Im dłużej trwają rozmowy o połączeniu nieamerykańskich oddziałów firmy księgowej Andersen z jej wielkim konkurentem KPMG, tym mniejsze są szanse na sfinalizowanie transakcji. We wtorek szanse na fuzję stopniały niemal do zera po tym, jak partnerzy Andersena z Hiszpanii - najważniejszego europejskiego rynku firmy - opowiedzieli się za połączeniem sił z Deloitte & Touche.
Hiszpanie poinformowali w oficjalnym oświadczeniu, cytowanym przez Reutera, że taki wybór stwarza szansę najlepszego wykorzystania efektu synergii.

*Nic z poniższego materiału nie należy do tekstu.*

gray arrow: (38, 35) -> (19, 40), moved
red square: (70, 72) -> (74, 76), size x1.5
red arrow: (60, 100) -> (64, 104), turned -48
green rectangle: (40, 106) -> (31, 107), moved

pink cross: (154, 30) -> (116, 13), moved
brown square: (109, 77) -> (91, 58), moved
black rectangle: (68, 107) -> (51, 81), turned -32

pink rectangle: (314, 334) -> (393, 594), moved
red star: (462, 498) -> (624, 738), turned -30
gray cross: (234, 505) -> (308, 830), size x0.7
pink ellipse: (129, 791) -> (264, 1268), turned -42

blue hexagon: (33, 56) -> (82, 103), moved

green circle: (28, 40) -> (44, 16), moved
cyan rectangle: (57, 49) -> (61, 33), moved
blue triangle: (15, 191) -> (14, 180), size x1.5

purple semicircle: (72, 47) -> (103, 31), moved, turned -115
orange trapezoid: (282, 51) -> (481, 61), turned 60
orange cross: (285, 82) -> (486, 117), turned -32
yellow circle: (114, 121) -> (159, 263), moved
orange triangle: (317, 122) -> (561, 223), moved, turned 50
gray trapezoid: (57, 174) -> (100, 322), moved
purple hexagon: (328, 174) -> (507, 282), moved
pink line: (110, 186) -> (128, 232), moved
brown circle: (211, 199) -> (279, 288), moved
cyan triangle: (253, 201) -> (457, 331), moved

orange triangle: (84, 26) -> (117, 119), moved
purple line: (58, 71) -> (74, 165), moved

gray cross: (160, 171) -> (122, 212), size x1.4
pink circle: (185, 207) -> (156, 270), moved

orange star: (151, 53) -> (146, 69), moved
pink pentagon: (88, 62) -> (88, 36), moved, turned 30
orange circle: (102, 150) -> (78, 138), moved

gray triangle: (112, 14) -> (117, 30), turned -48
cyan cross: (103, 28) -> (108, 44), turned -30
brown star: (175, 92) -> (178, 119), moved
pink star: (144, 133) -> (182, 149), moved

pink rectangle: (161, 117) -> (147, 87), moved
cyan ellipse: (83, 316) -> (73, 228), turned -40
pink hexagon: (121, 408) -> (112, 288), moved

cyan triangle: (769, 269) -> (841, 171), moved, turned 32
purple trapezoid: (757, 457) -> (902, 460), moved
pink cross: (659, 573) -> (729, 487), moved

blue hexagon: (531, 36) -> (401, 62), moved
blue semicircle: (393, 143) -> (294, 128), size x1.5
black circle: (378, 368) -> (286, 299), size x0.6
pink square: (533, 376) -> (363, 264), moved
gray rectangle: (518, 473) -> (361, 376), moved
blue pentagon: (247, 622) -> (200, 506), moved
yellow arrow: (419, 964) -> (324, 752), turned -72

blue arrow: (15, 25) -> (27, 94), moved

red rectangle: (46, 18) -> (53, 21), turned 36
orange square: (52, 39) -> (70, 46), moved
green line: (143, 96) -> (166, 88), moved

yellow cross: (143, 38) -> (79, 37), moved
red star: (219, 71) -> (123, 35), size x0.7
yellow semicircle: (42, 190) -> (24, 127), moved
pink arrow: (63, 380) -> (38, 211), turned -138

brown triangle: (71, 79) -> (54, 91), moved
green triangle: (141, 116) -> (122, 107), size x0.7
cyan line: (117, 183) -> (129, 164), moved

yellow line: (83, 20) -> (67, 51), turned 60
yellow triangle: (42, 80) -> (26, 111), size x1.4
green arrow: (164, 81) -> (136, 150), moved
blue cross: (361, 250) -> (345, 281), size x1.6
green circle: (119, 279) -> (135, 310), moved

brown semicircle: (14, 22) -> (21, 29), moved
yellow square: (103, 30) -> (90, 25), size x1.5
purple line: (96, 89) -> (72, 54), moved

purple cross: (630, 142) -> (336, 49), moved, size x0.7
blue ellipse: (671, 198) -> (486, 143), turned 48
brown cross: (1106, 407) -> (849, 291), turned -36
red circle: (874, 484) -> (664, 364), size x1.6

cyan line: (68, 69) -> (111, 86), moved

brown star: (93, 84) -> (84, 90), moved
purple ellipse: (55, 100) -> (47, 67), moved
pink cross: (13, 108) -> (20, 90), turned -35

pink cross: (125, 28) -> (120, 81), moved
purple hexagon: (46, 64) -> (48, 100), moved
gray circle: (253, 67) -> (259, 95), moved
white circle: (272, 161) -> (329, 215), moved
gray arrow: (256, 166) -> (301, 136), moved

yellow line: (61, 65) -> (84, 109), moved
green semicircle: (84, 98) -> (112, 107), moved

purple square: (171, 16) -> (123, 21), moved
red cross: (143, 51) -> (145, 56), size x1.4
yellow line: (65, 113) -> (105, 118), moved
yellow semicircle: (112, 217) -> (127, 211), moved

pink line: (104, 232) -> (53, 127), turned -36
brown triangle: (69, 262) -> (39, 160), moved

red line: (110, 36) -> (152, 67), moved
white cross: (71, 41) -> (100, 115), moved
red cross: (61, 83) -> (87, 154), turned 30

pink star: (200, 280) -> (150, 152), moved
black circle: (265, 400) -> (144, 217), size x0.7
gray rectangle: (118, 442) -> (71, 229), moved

Sprawa jest o tyle istotna, że Hiszpania była dotąd największym europejskim rynkiem Andersena (firma obsługuje m.in. 23 z 35 blue-chipów wchodzących w skład indeksu giełdy w Madrycie).
Poza tym - na co zwracali we wtorek uwagę rozmówcy Reutera - w ślad za Hiszpanią niemal na pewno pójdą partnerzy z Ameryki Łacińskiej.
Już wcześniej oddziały Andersena m.in. z Australii, Rosji, Singapuru, Filipin, Malezji i Tajwanu zdecydowały o przyłączeniu się do Ernst & Young. Natomiast partnerzy z Hong Kongu i Chin wybrali ofertę PricewaterhouseCoopers.
Te fakty mogą oznaczać, że trwające od dwóch tygodni rozmowy z KPMG zakończą się całkowitym niepowodzeniem. Ich efektem miało być powstanie molocha księgowego, zatrudniającego 140 tys. pracowników i mającego roczne obroty rzędu 12,2 mld USD.
Według informacji z ubiegłego tygodnia, także polski oddział Andersena prowadził negocjacje z KPMG. Ich efekt miał być znany do połowy kwietnia. Obecnie przedstawiciele firmy mówią jedynie, że negocjują z innymi firmami z "Wielkiej Piątki", a przyszłość polskiego Andersena zależy wyłącznie od polskich partnerów.